Yay, capitalism. Where no one's to blame and everything's always on fire.

------
fareesh
How different is project dragonfly from what is already being proposed by some
political folks in the USA?

YouTube has arbitrary content policies which seem to mirror whatever the
Democratic party wants. From China's POV they want the same thing except they
call their party the Communist party.

Guys like Dennis Prager are trying to run a YouTube channel with conservative
viewpoints and are finding it impossible to do so without obstacles. I don't
think there is a single channel that is right of center which is not
mistreated by YouTube.

Politics aside, let's look at political correctness. On YouTube you cannot be
critical about a class of people because of their immigration status. I
watched a documentary about of smuggling of illegal immigrants from North
Africa into Europe. They showed footage of a guy who couldn't go out into his
own farm at night because smugglers would trespass on his property en route to
the shore where the boats were.

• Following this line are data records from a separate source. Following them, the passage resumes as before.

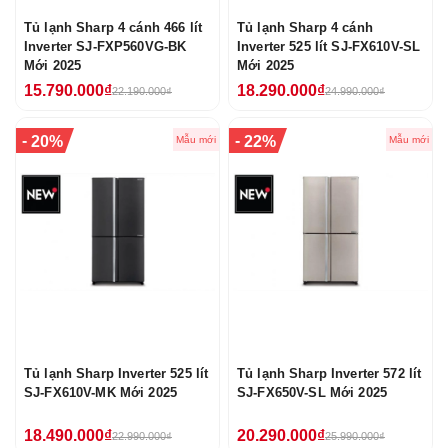
Tủ lạnh Sharp 4 cánh 466 lít
Tủ lạnh Sharp 4 cánh
Inverter SJ-FXP560VG-BK
Inverter 525 lít SJ-FX610V-SL
Mới 2025
Mới 2025
15.790.000₫
18.290.000₫
22.190.000₫
24.990.000₫
-
-
20%
22%
Mẫu mới
Mẫu mới
Tủ lạnh Sharp Inverter 525 lít
Tủ lạnh Sharp Inverter 572 lít
SJ-FX610V-MK Mới 2025
SJ-FX650V-SL Mới 2025
18.490.000₫
20.290.000₫
22.990.000₫
25.990.000₫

The documentary was one of those "live"
launches on YouTube. Conveniently the live launch was bugged out. I had to
refresh the page an hour after I realized it didn't release.

24 hours later it was banned by YouTube.

So I ask again, is it only Chinese censorship that western society has a
problem with?

------
Gpetrium
It would not surprise anyone if Project Dragonfly's termination occurred as a
consequence of current trade spats between the two nations which could
lead/has led to some animosity towards each other's products/services.

------
ryanmercer
Probably because China has sufficiently copied/stolen it to not need Google
any longer. It would be trivial to put government agents inside the local team
and copy whatever they wanted, or coerce the local team to contribute
everything they learned to the government.